Retratos oficiais de ex-presidentes brasileiros foram destruídos nos ataques, com exceção do de Jair Bolsonaro | Fotografia: Marcelo Camargo/Agência Brasil

O governo federal emitiu um levantamento prévio das peças destruídas pelos vândalos, incluindo importantes obras de arte nacionais e um relógio francês do século 17 de Balthazar Martinot, relojoeiro de Luís XIV. Segundo o site do governo brasileiro, a peça é uma das duas únicas de Martinot que restam no mundo — a outra está em Versalhes.

Os manifestantes também destruíram os retratos oficiais dos ex-presidentes, poupando o de Bolsonaro. Um homem aparece em um vídeo com o retrato do ex-presidente, chamando-o de “meu herói”.

A tentativa de golpe foi uma reminiscência da invasão do Capitólio, nos Estados Unidos, em 6 de janeiro de 2021. Mas, enquanto o ex-presidente Donald Trump ainda estava no poder na época, durante a rebelião brasileira, Bolsonaro já havia deixado o cargo e estava fora do país, na Flórida.

Falando aos governadores no dia 9 de janeiro, Lula disse que “eles querem golpe e não haverá golpe”. Várias cidades registraram protestos pró-democracia naquele mesmo dia.

Uma invasão anunciada

Os manifestantes invadiram prédios públicos, incluindo o Palácio do Planalto, local de trabalho presidencial e uma das obras mais famosas do arquiteto Oscar Niemeyer | Fotografia: Marcelo Camargo/Agência Brasil

Os ataques de 8 de janeiro foram organizados por meio de redes sociais, como o Twitter, conforme relatado pela Agência Pública, parceira da GV, e aplicativos de mensagens. Uma matéria publicada pelo UOL também mostra que eles usaram um mapa on-line e se prepararam para o confronto.

Em resposta, um decreto de intervenção federal no Distrito Federal (DF), onde fica Brasília, foi iniciado até o final de janeiro, e cerca de 1.500 bolsonaristas foram detidos. Eles podem ser indiciados por tentativa de golpe, danos, tentativa de abolir o estado de direito e associação criminosa.

As detenções podem aumentar nos próximos dias, à medida que se desenrolam as investigações para descobrir quem financiou os atos.

Ex-aliada de Bolsonaro e candidata à presidência, a senadora Soraya Thronicke anunciou que reuniu assinaturas suficientes para abrir uma Comissão Parlamentar de Inquérito sobre os chamados “atos antidemocráticos”.

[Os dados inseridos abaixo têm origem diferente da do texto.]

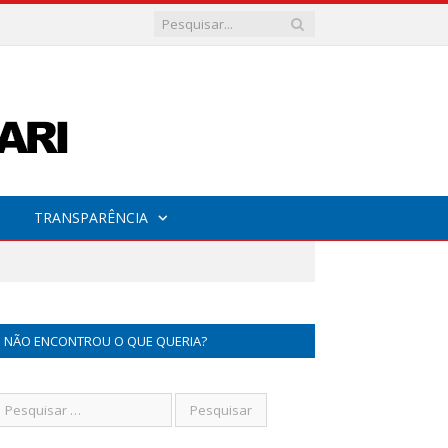
TRANSPARÊNCIA
NÃO ENCONTROU O QUE QUERIA?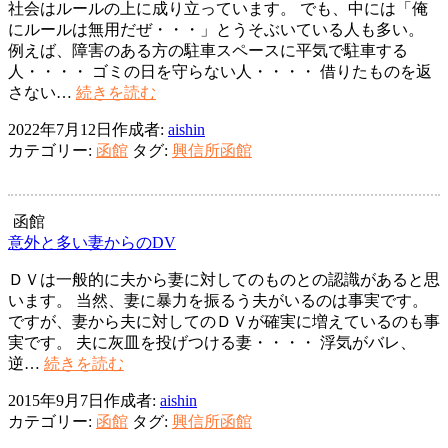
社会はルールの上に成り立っています。 でも、中には「俺
にルールは無用だぜ・・・」とうそぶいている人も多い。
例えば、障害のある方の駐車スペースに平気で駐車する
人・・・・ ゴミの日を守らない人・・・・ 借りたものを返
結
さない…
続きを読む
婚
2022年7月12日
作成者:
aishin
相
カテゴリー:
函館
タグ:
興信所函館
手
を
選
ぶ
函館
な
意外と多い妻からのDV
ら
ＤＶは一般的に夫から妻に対してのものとの認識があると思
います。 当然、妻に暴力を振るう夫がいるのは事実です。
ですが、妻から夫に対してのＤＶが確実に増えているのも事
実です。 夫に灰皿を投げつける妻・・・・ 浮気がバレ、
意
逆…
続きを読む
外
2015年9月7日
作成者:
aishin
と
カテゴリー:
函館
タグ:
興信所函館
多
い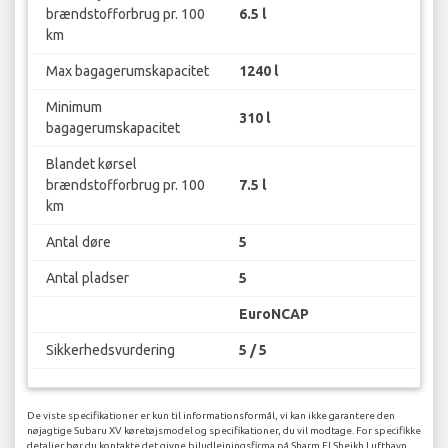
brændstofforbrug pr. 100
6.5 l
km
Max bagagerumskapacitet
1240 l
Minimum
310 l
bagagerumskapacitet
Blandet kørsel
brændstofforbrug pr. 100
7.5 l
km
Antal døre
5
Antal pladser
5
EuroNCAP
Sikkerhedsvurdering
5 / 5
De viste specifikationer er kun til informationsformål, vi kan ikke garantere den
nøjagtige Subaru XV køretøjsmodel og specifikationer, du vil modtage. For specifikke
detaljer bør du kontakte det givne biludlejningsfirma på Sharm El Sheikh Lufthavn.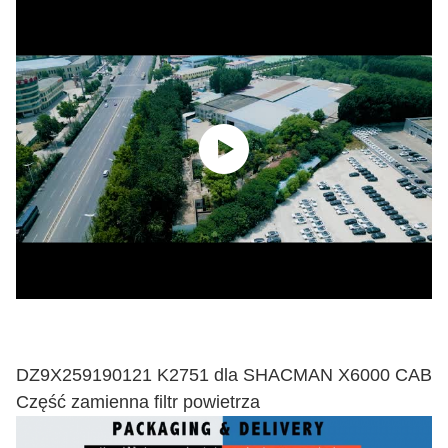
DZ9X259190121 K2751 dla SHACMAN X6000 CAB
Część zamienna filtr powietrza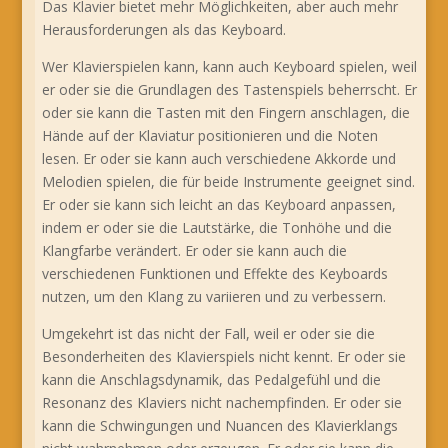
Das Klavier bietet mehr Möglichkeiten, aber auch mehr
Herausforderungen als das Keyboard.
Wer Klavierspielen kann, kann auch Keyboard spielen, weil
er oder sie die Grundlagen des Tastenspiels beherrscht. Er
oder sie kann die Tasten mit den Fingern anschlagen, die
Hände auf der Klaviatur positionieren und die Noten
lesen. Er oder sie kann auch verschiedene Akkorde und
Melodien spielen, die für beide Instrumente geeignet sind.
Er oder sie kann sich leicht an das Keyboard anpassen,
indem er oder sie die Lautstärke, die Tonhöhe und die
Klangfarbe verändert. Er oder sie kann auch die
verschiedenen Funktionen und Effekte des Keyboards
nutzen, um den Klang zu variieren und zu verbessern.
Umgekehrt ist das nicht der Fall, weil er oder sie die
Besonderheiten des Klavierspiels nicht kennt. Er oder sie
kann die Anschlagsdynamik, das Pedalgefühl und die
Resonanz des Klaviers nicht nachempfinden. Er oder sie
kann die Schwingungen und Nuancen des Klavierklangs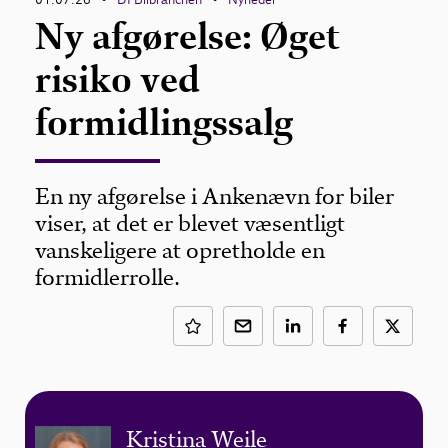
Ny afgørelse: Øget
risiko ved
formidlingssalg
En ny afgørelse i Ankenævn for biler
viser, at det er blevet væsentligt
vanskeligere at opretholde en
formidlerrolle.
Kristina Weile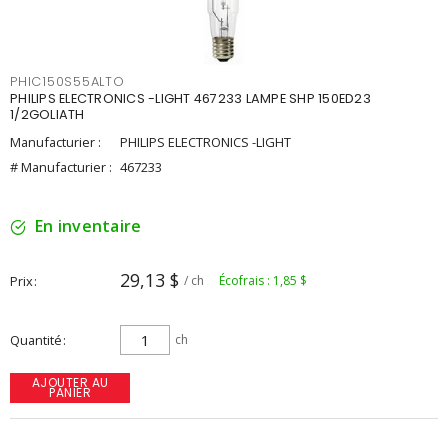
PHIC150S55ALTO
PHILIPS ELECTRONICS -LIGHT 467233 LAMPE SHP 150ED23
1/2GOLIATH
Manufacturier :
PHILIPS ELECTRONICS -LIGHT
# Manufacturier :
467233
En inventaire
29,13 $
Prix
/ ch
Écofrais : 1,85 $
Quantité
ch
AJOUTER AU
PANIER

O ministro do Supremo Tribunal Federal, Alexandre de Moraes, que acompanha as investigações sobre atos antidemocráticos e fake news, também determinou o afastamento do governador reeleito do Distrito Federal e aliado de Bolsonaro, Ibaneis Rocha, por 90 dias, para evitar qualquer interferência nas investigações em andamento. Rocha disse aceitar a decisão.

Já que vídeos e fotos postados pelos próprios manifestantes nas redes sociais pareciam mostrar policiais militares de braços cruzados durante os ataques. O governo local também terá que responder sobre os procedimentos utilizados.

Os manifestantes não encontraram resistência ao longo da rota de quase duas horas de marcha ou ao entrar em áreas protegidas. Um vídeo também mostra as forças do Exército aparentemente sem noção de como reagir no Palácio do Planalto.

Na semana anterior aos ataques a Brasília, como relata o jornal Metrópoles, um vídeo circulou em grupos pró-Bolsonaro do WhatsApp e do Telegram, mostrando uma brasileira que conheceu Bolsonaro na Flórida. A mulher diz que pediu para que ele não desistisse do Brasil, e ele respondeu que “o melhor ainda estava por vir”. Ela não dá mais explicações.

Circuito dos bolsonaristas

Danos no prédio do Senado Federal do Brasil após bolsonaristas invadirem e saquearem o local em 8 de janeiro | Fotografia: Marcelo Camargo/Agência Brasil

À medida que as imagens dos tumultos e da violência em Brasília se tornavam virais em todo o mundo, as autoridades internacionais manifestaram apoio à democracia e ao governo do Brasil.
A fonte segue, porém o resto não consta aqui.